Despite the drama surrounding Powell’s final year at the helm, Wall Street does not anticipate any major surprises from these upcoming meetings. The FOMC has recently been divided over the pace and depth of potential rate cuts, and recent military activity in Iran has added further uncertainty to the economic outlook.
Geopolitical instability has intensified since the U.S. and Israel conducted strikes in Iran 17 days ago. In the aftermath, oil prices have climbed as investors evaluate the potential for supply disruptions in the region. Rising energy costs have a direct effect on households, causing inflation expectations to spike as consumers search for signs of de-escalation that have yet to appear.
Due to rising price expectations and a lack of fresh data regarding the current state of the economy, analysts widely expect Jerome Powell to announce that rates will remain unchanged this week.
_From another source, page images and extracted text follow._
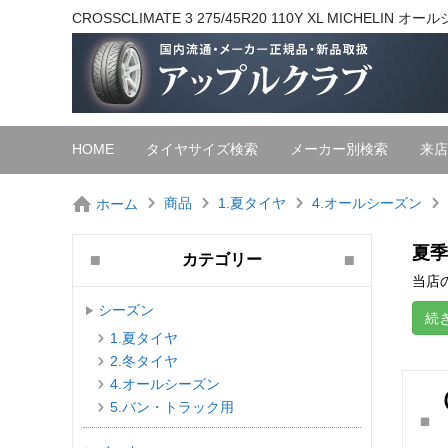
CROSSCLIMATE 3 275/45R20 110Y XL MICHEL
HOME
タイヤサイズ検索
メーカー別検索
来店
商品
1.夏タイヤ
4.オールシーズン
ホーム
夏季
カテゴリー
当店の
シーズン
続
1.夏タイヤ
2.冬タイヤ
4.オールシーズン
5.バン・トラック用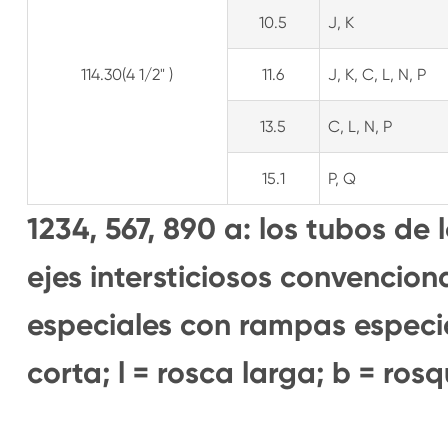
10.5
J, K
114.30(4 1/2" )
11.6
J, K, C, L, N, P
13.5
C, L, N, P
15.1
P, Q
1234, 567, 890 a: los tubos d
ejes intersticiosos convenciona
especiales con rampas especia
corta; l = rosca larga; b = rosq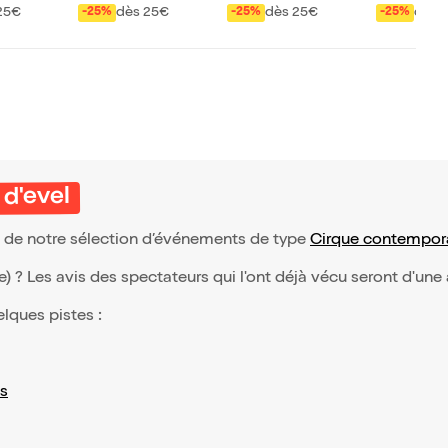
25€
dès 25€
dès 25€
dès 
-25%
-25%
-25%
 d'evel
ie de notre sélection d’événements de type
Cirque contempor
(e) ? Les avis des spectateurs qui l'ont déjà vécu seront d'une
elques pistes :
s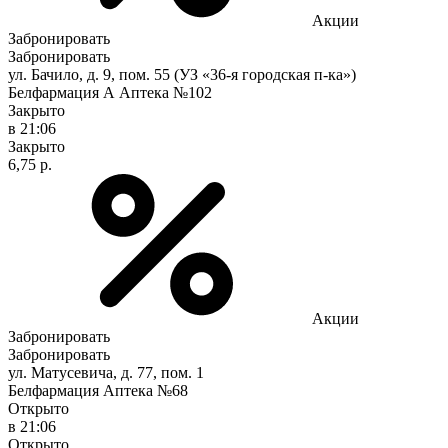
Акции
Забронировать
Забронировать
ул. Бачило, д. 9, пом. 55 (УЗ «36-я городская п-ка»)
Белфармация А Аптека №102
Закрыто
в 21:06
Закрыто
6,75 р.
Акции
Забронировать
Забронировать
ул. Матусевича, д. 77, пом. 1
Белфармация Аптека №68
Открыто
в 21:06
Открыто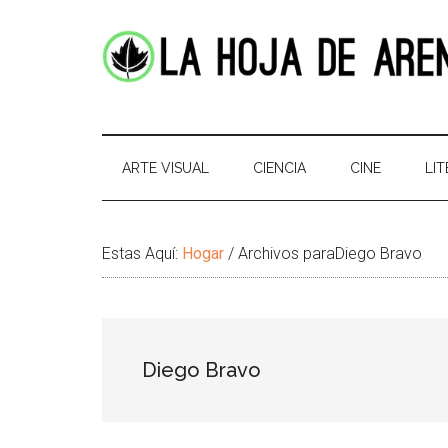
Skip
Skip
Ir
Brincar
to
to
a
el
main
secondary
la
pie
content
menu
Barra
de
La
Portal
Lateral
pagina
cultural
Principal
Hoja
de
ARTE VISUAL
CIENCIA
CINE
LI
temas
de
infinitos
Arena
Estas Aquí:
Hogar
/
Archivos paraDiego Bravo
Diego Bravo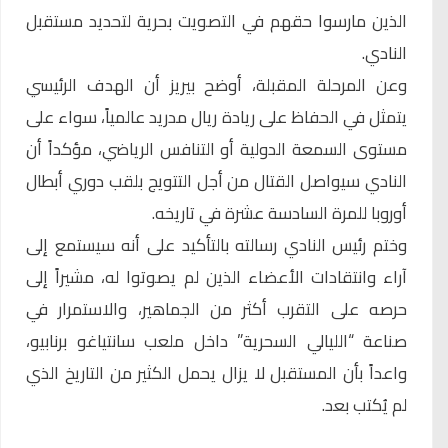
الذين مارسوا حقهم في التصويت بحرية لتحديد مستقبل
النادي.
وعن المرحلة المقبلة، أوضح بيريز أن الهدف الرئيسي
يتمثل في الحفاظ على ريادة ريال مدريد عالمياً، سواء على
مستوى السمعة الدولية أو التنافس الرياضي، مؤكداً أن
النادي سيواصل القتال من أجل التتويج بلقب دوري أبطال
أوروبا للمرة السادسة عشرة في تاريخه.
وختم رئيس النادي رسالته بالتأكيد على أنه سيستمع إلى
آراء وانتقادات الأعضاء الذين لم يصوتوا له، مشيراً إلى
حرصه على التقرب أكثر من الجماهير، والاستمرار في
صناعة “الليالي السحرية” داخل ملعب سانتياغو برنابيو،
واعداً بأن المستقبل لا يزال يحمل الكثير من التاريخ الذي
لم يُكتب بعد.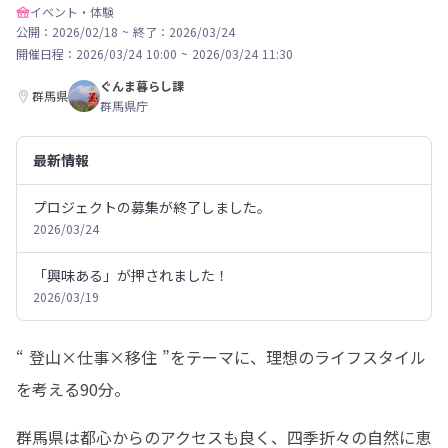
イベント・体験
公開：2026/02/18
~
終了：2026/03/24
開催日程：
2026/03/24 10:00
~
2026/03/24 11:30
ぐんま暮らし課
群馬県
群馬県庁
最新情報
プロジェクトの募集が終了しました。
2026/03/24
「興味ある」が押されました！
2026/03/19
“ 登山×仕事×移住 ”をテーマに、理想のライフスタイル
を考える90分。
群馬県は都心からのアクセスも良く、四季折々の自然に恵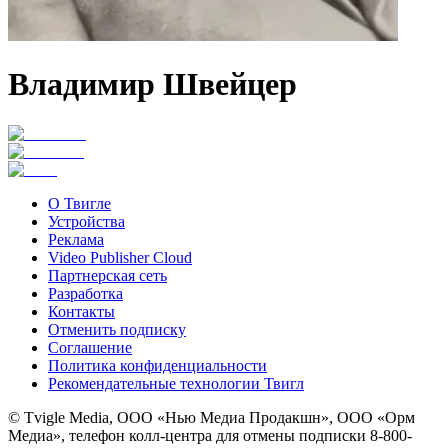
Владимир Швейцер
О Твигле
Устройства
Реклама
Video Publisher Cloud
Партнерская сеть
Разработка
Контакты
Отменить подписку
Соглашение
Политика конфиденциальности
Рекомендательные технологии Твигл
© Tvigle Media, ООО «Нью Медиа Продакшн», ООО «Орм
Медиа», телефон колл-центра для отмены подписки 8-800-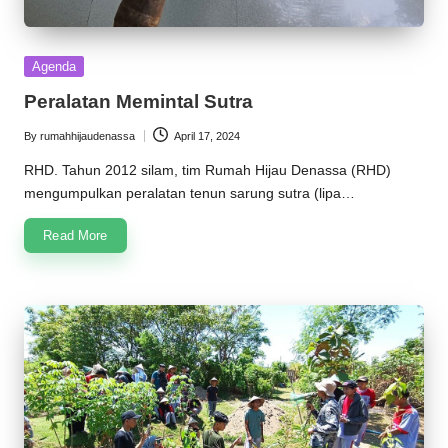
Posted
Agenda
in
Peralatan Memintal Sutra
By
rumahhijaudenassa
April 17, 2024
Posted
by
RHD. Tahun 2012 silam, tim Rumah Hijau Denassa (RHD)
mengumpulkan peralatan tenun sarung sutra (lipa…
Read More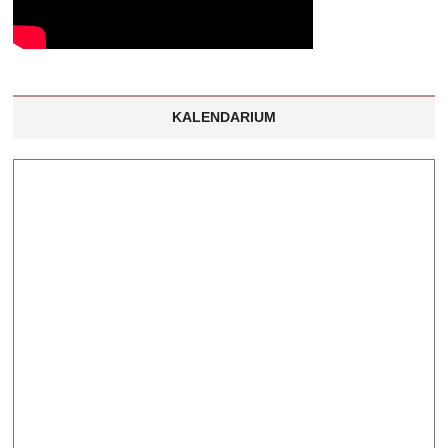
KALENDARIUM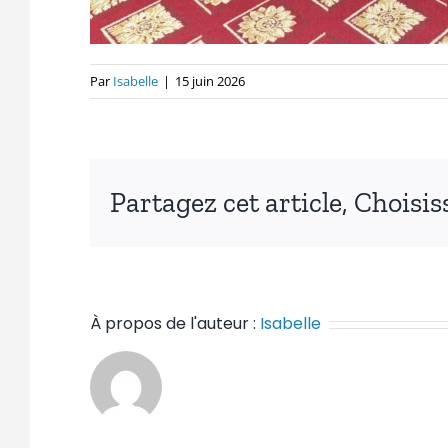
Par
Isabelle
|
15 juin 2026
Partagez cet article, Choisi
À propos de l'auteur :
Isabelle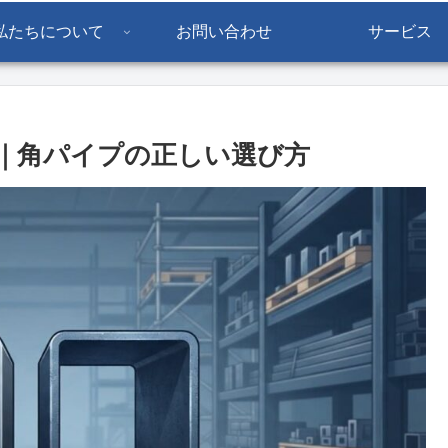
私たちについて
お問い合わせ
サービス
説｜角パイプの正しい選び方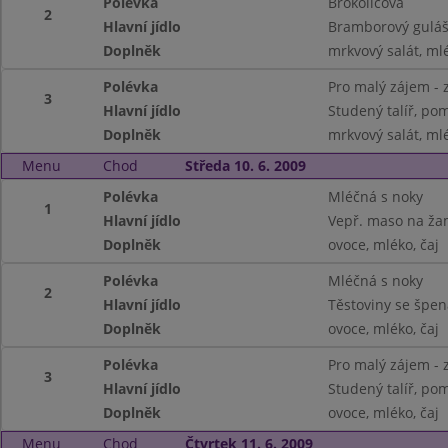
Polévka
Brokolicová
2
Hlavní jídlo
Bramborový guláš
Doplněk
mrkvový salát, ml
Polévka
Pro malý zájem - 
3
Hlavní jídlo
Studený talíř, pom
Doplněk
mrkvový salát, ml
Menu
Chod
Středa 10. 6. 2009
Polévka
Mléčná s noky
1
Hlavní jídlo
Vepř. maso na ža
Doplněk
ovoce, mléko, čaj
Polévka
Mléčná s noky
2
Hlavní jídlo
Těstoviny se špe
Doplněk
ovoce, mléko, čaj
Polévka
Pro malý zájem - 
3
Hlavní jídlo
Studený talíř, pom.
Doplněk
ovoce, mléko, čaj
Menu
Chod
Čtvrtek 11. 6. 2009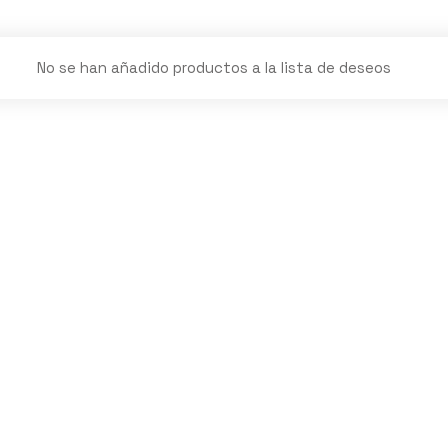
No se han añadido productos a la lista de deseos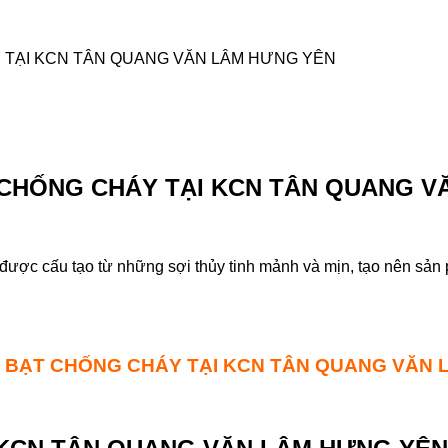
 TẠI KCN TÂN QUANG VĂN LÂM HƯNG YÊN
 CHỐNG CHÁY TẠI KCN TÂN QUANG V
 được cấu tạo từ những sợi thủy tinh mảnh và mịn, tạo nên s
I BẠT CHỐNG CHÁY TẠI KCN TÂN QUANG VĂN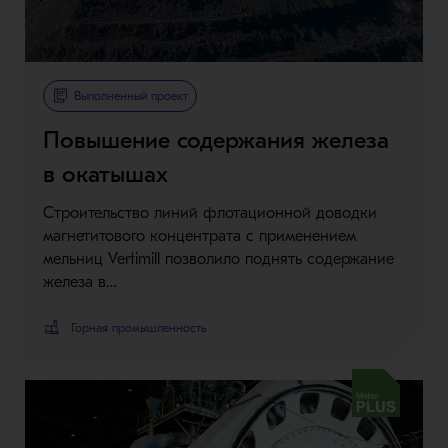
Metso Plus
Выполненный проект
Повышение содержания железа
в окатышах
Строительство линий флотационной доводки
магнетитового концентрата с применением
мельниц Vertimill позволило поднять содержание
железа в…
Горная промышленность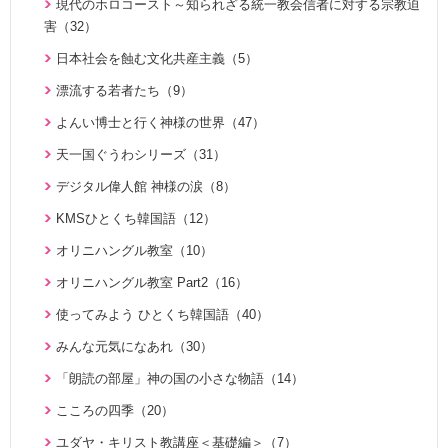
現代のホロコースト～知られざる統一教会信者に対する宗教迫
ＴＨＥ ＮＥＷ ＶＩＳＩＯＮ（3）
氏族メシヤ活動推進の必読書「文鮮明先生の日本語による御言
周藤健先生自叙伝（43）
害（32）
集 特別編１」の解説（1）
統一運動PHOTOアルバム（28）
統一教会蘇生期を語る（10）
日本社会を蝕む文化共産主義（5）
二世のための祝福結婚講座（38）
炎の伝道師 松本道子の奮戦記（11）
父母様の愛（3）
漂流する若者たち（9）
家庭連合が贈る聖書ものがたり（28）
氏族的メシヤ講座（7）
ハートフル・ストーリー（7）
よんい博士と行く神様の世界（47）
VIDEO de 訓読『原理講論』（42）
ファミリーコミュニケーション講座（13）
証、講演（20）
天一国ぐうわシリーズ（31）
続・二世のための祝福結婚講座（10）
みんな元気になあれ（30）
KMSザ・インタビュー（9）
デジタル偉人館 神様の涙（8）
U-ONE TVアーカイブ ｢統一思想｣デジタルリマスター版（1
ユダヤ・キリスト教講座＜基礎編＞（7）
U-ONE TV ザ・インタビュー（38）
KMSひとくち韓国語（12）
7）
ユダヤ・キリスト教講座（43）
二世が語る～僕らの未来（3）
オリニハングル教室（10）
シリーズ霊的集団の誤りを正す（8）
夫婦愛を育む幸福の基本原則 ～母のように 娘のように～
オリニハングル教室 Part2（16）
シリーズ霊的集団の誤りを正す 第２弾（2）
（16）
使ってみよう ひとくち韓国語（40）
シリーズ霊的集団の誤りを正す 第３弾（8）
真の夫婦の愛を求めて（12）
みんな元気になあれ（30）
天国道場（22）
思い出の聖歌エピソード動画（4）
「朗読の部屋」神の国の小さな物語（14）
天国道場 エピソード１（5）
こころの四季（20）
天国道場 エピソード２（5）
ユダヤ・キリスト教講座＜基礎編＞（7）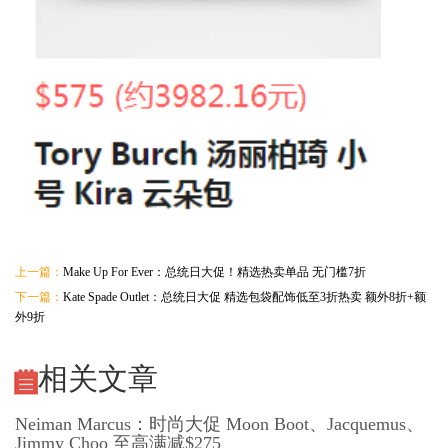
上一篇：
Make Up For Ever：总统日大促！精选热卖单品 无门槛7折
下一篇：
Kate Spade Outlet：总统日大促 精选包袋配饰低至3折热卖 额外8折+额
外9折
相关文章
Neiman Marcus：时尚大促 Moon Boot、Jacquemus、
Jimmy Choo 至高满减$275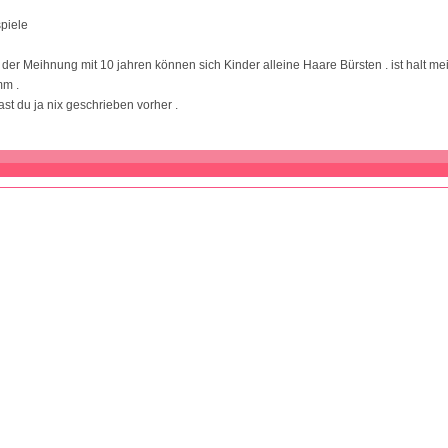
piele
t der Meihnung mit 10 jahren können sich Kinder alleine Haare Bürsten . ist halt m
mm .
st du ja nix geschrieben vorher .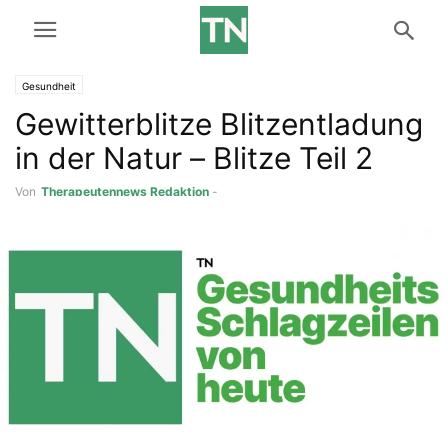
Gesundheit
Gewitterblitze Blitzentladung
in der Natur – Blitze Teil 2
Von
Therapeutennews Redaktion
-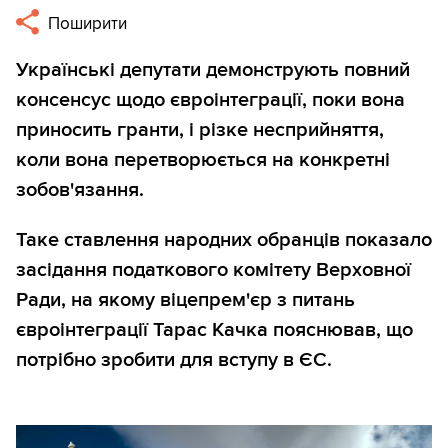
Поширити
Українські депутати демонструють повний
консенсус щодо євроінтеграції, поки вона
приносить гранти, і різке несприйняття,
коли вона перетворюється на конкретні
зобов'язання.
Таке ставлення народних обранців показало
засідання податкового комітету Верховної
Ради, на якому віцепрем'єр з питань
євроінтеграції Тарас Качка пояснював, що
потрібно зробити для вступу в ЄС.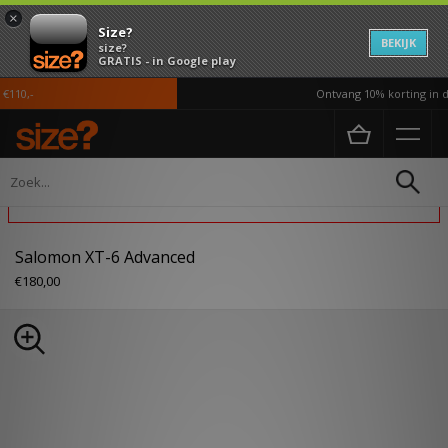
×
Size?
BEKIJK
size?
GRATIS - in Google play
10,-
Ontvang 10% korting in de
Home
Heren
Schoenen
Dit product is uitgesloten van acties
Salomon XT-6 Advanced
€180,00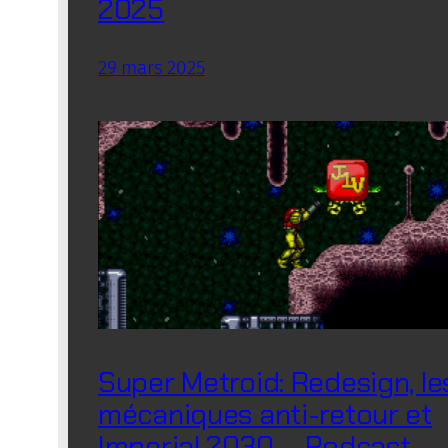
2025
29 mars 2025
Super Metroid: Redesign, le
mécaniques anti-retour et
Imperial 2030 – Podcast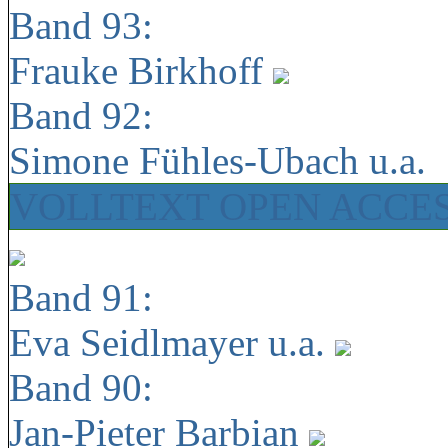
Band 93:
Frauke Birkhoff
Band 92:
Simone Fühles-Ubach u.a.
VOLLTEXT OPEN ACCE
Band 91:
Eva Seidlmayer u.a.
Band 90:
Jan-Pieter Barbian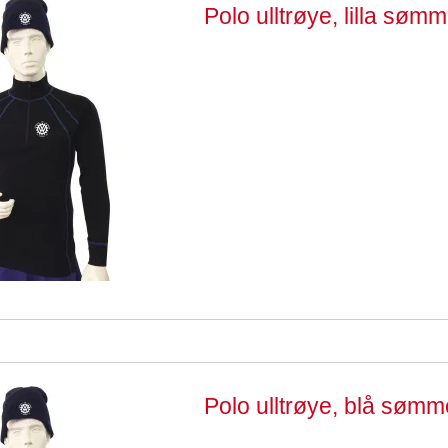
Polo ulltrøye, lilla søm
Polo ulltrøye, blå sømm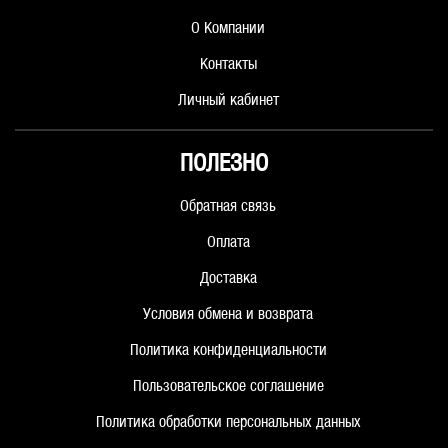
О Компании
Контакты
Личный кабинет
ПОЛЕЗНО
Обратная связь
Оплата
Доставка
Условия обмена и возврата
Политика конфиденциальности
Пользовательское соглашение
Политика обработки персональных данных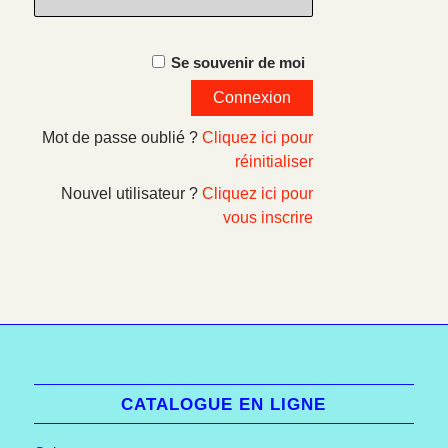
Se souvenir de moi
Mot de passe oublié ?
Cliquez ici pour
réinitialiser
Nouvel utilisateur ?
Cliquez ici pour
vous inscrire
CATALOGUE EN LIGNE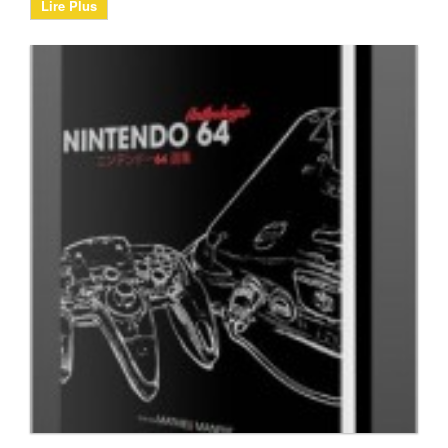
Lire Plus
Currently, CME’s FedWatch tool indicates a more than 99% probability of a hold at this meeting.
While this week is packed with central bank activity—including meetings for the Fed, the European Central Bank, the Bank of Japan, and the Bank of England—there is a widespread belief that a “wait-and-see” strategy will continue. Economists are not expecting major news from Powell’s press conference; Deutsche Bank’s Jim Reid informed clients that his team anticipates only minor adjustments to the official statement, such as refined language regarding labor data and a mention of geopolitical risks and their impact on inflation.
An overly hawkish picture?
Reid further noted that Powell’s briefing will likely emphasize that recent global events primarily affect the economy through financial conditions, specifically oil prices. However, economists believe he will avoid indicating any significant changes to the policy outlook in the near future.
Some analysts have even proposed that rate cuts might not occur at all in 2026, noting that a new, more dovish chairman represents only one vote on the FOMC. However, Antonio Gabriel of Bank of America Global Research suggested this morning that hawkish inflation predictions might be overshadowing the Fed’s actual trajectory.
Gabriel noted that the assumption that the Fed will not cut rates relies on the idea that geopolitical tensions are temporary—a short-term disruption that won’t broadly affect the global economy. The BofA economist is skeptical, suggesting that markets may be underestimating the potential for a more prolonged conflict.
“While a rapid end to the hostilities is possible, we believe the conflict lasting into the second quarter is just as probable, and a longer war cannot be dismissed. However, markets appear to be pricing in a mostly temporary shock,” Gabriel said. “The U.S. dollar has strengthened, but the S&P 500 remains just 4% below its record high, and markets have reduced expectations for Fed cuts by about 35 basis points due to inflation worries. In our view, the risks of more significant disruptions to global growth are being overlooked.”